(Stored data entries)
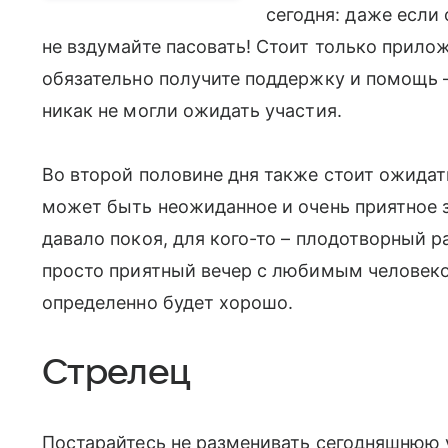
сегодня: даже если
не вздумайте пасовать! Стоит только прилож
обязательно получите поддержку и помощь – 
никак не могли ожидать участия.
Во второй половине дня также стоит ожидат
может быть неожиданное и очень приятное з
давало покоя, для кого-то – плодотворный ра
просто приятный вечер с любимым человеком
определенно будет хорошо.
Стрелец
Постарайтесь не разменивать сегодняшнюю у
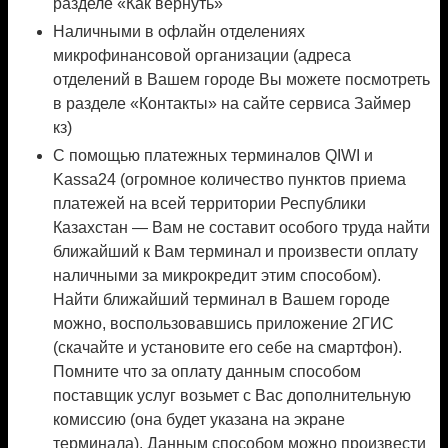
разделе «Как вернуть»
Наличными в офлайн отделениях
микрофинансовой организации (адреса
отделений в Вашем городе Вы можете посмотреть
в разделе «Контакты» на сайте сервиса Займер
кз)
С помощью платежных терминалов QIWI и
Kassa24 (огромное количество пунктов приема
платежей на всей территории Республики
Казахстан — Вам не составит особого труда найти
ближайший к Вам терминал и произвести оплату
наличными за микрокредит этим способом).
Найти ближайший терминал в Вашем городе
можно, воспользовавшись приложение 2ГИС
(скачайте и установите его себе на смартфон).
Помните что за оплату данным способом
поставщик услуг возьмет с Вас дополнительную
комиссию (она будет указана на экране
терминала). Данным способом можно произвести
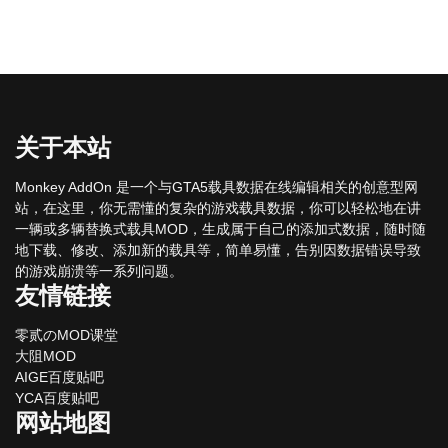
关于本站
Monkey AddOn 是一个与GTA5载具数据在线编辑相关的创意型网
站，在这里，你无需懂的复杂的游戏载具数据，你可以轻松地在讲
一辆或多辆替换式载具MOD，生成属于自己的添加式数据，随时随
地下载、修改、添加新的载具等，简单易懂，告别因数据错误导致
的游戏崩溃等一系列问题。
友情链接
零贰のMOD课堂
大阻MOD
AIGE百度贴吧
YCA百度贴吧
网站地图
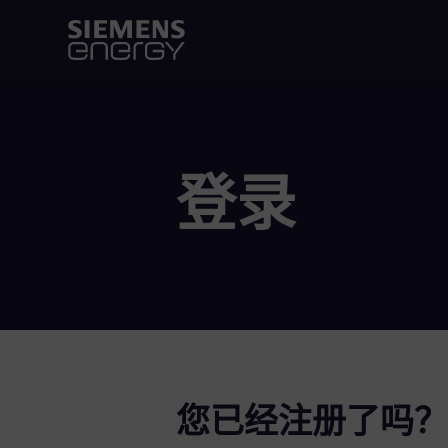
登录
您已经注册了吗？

## Your task:
Pick out all lines from the data above in which the word "можно" appears.

## Task solution:
можно, воспользовавшись приложение 2ГИС
терминала). Данным способом можно произвести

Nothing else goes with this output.